Virtual Reality (VR) training systems offer significant advantages over more traditional training methods and tools. First, in comparison to paper, audio, and video materials, virtual training is more attractive and engaging to users. Second, in contrast to playing physical scenarios, virtual training requires neither a physical infrastructure nor appliances. Hence, it allows users to avoid a risk posed by dangerous equipment and machines. It also liberates companies from acquiring expensive or hardly available devices, especially in industry 4.0 production environments, or suspending the work of necessary devices. Furthermore, virtual reality training can be accomplished to some extent without the assistance of instructors. Therefore, such training is typically easier to organize, cheaper, more efficient, and flexible than traditional training.
However, building useful VR training environments requires competencies in programming and 3D modeling, which is necessary to develop behavior-rich training scenes and objects, as well as domain knowledge, which is crucial to prepare practical and meaningful training scenarios in a given domain. Thus, this process typically involves IT specialists and domain experts, whose IT expertise is usually low. The need for collaboration between both groups makes the development of VR training environments complex, time-consuming, and expensive. Therefore, the availability of user-friendly tools for domain experts to design virtual training with domain knowledge becomes essential to reduce the required time and effort and consequently promote VR in training.
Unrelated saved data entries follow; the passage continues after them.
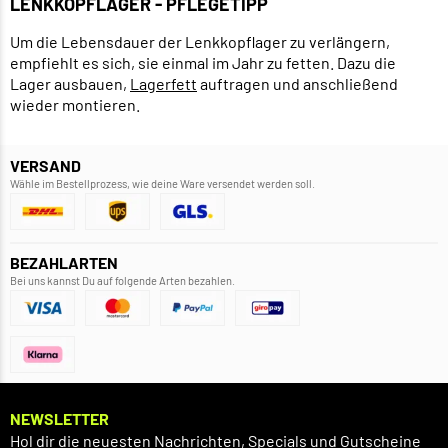
LENKKOPFLAGER - PFLEGETIPP
Um die Lebensdauer der Lenkkopflager zu verlängern,
empfiehlt es sich, sie einmal im Jahr zu fetten. Dazu die
Lager ausbauen,
Lagerfett
auftragen und anschließend
wieder montieren.
VERSAND
Wähle im Bestellprozess, wie deine Ware versendet werden soll.
BEZAHLARTEN
Bei uns kannst Du auf folgende Arten bezahlen.
NEWSLETTER
Hol dir die neuesten Nachrichten, Specials und Gutscheine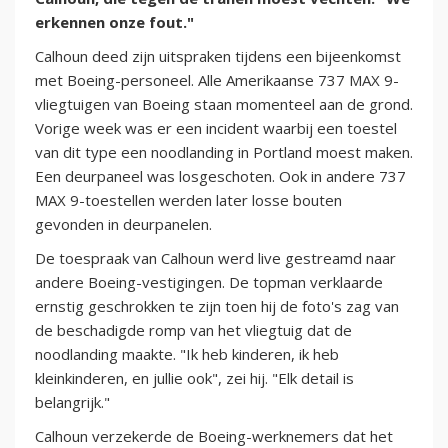
erkennen onze fout."
Calhoun deed zijn uitspraken tijdens een bijeenkomst
met Boeing-personeel. Alle Amerikaanse 737 MAX 9-
vliegtuigen van Boeing staan momenteel aan de grond.
Vorige week was er een incident waarbij een toestel
van dit type een noodlanding in Portland moest maken.
Een deurpaneel was losgeschoten. Ook in andere 737
MAX 9-toestellen werden later losse bouten
gevonden in deurpanelen.
De toespraak van Calhoun werd live gestreamd naar
andere Boeing-vestigingen. De topman verklaarde
ernstig geschrokken te zijn toen hij de foto's zag van
de beschadigde romp van het vliegtuig dat de
noodlanding maakte. "Ik heb kinderen, ik heb
kleinkinderen, en jullie ook", zei hij. "Elk detail is
belangrijk."
Calhoun verzekerde de Boeing-werknemers dat het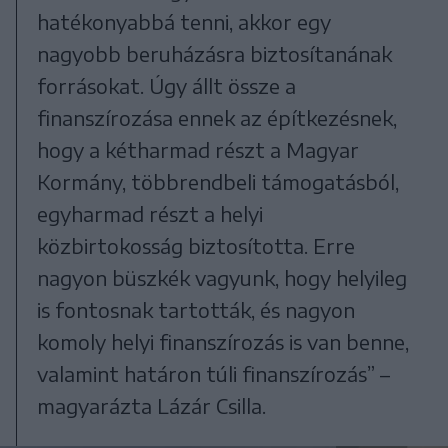
hatékonyabbá tenni, akkor egy
nagyobb beruházásra biztosítanának
forrásokat. Úgy állt össze a
finanszírozása ennek az építkezésnek,
hogy a kétharmad részt a Magyar
Kormány, többrendbeli támogatásból,
egyharmad részt a helyi
közbirtokosság biztosította. Erre
nagyon büszkék vagyunk, hogy helyileg
is fontosnak tartották, és nagyon
komoly helyi finanszírozás is van benne,
valamint határon túli finanszírozás” –
magyarázta Lázár Csilla.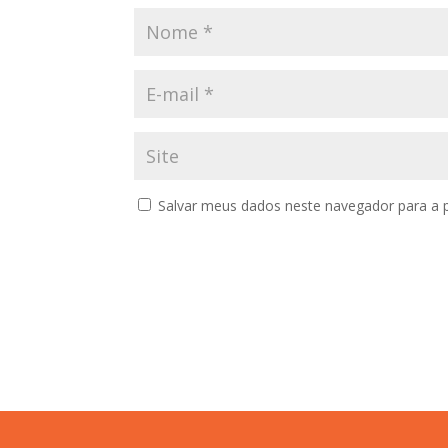
Salvar meus dados neste navegador para a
This project aims to develop a flexible VR training system for electrical operators working with high-voltage installations. We propose a new approach to creating and managing virtual reality training scenarios and scenes based on the semantic web. The approach consists of user-friendly semantic editors as well as semantic representations of VR training content built upon ontologies. The representation covers users, tasks, equipment, problems, and errors that may occur in training scenarios. The editors allow domain experts to design and manage scenarios and scenes using the representation. The design process is conducted in an intuitive visual way. The use of ontologies enables description of training scenarios and scenes in a domain-specific way. Moreover, the selection and combination of appropriate objects into training scenarios and scenes as well as the verification of modeling results are completed by well-established reasoning activities on the semantic web, such as instance checking, query answering, and consistency checking against the used ontologies.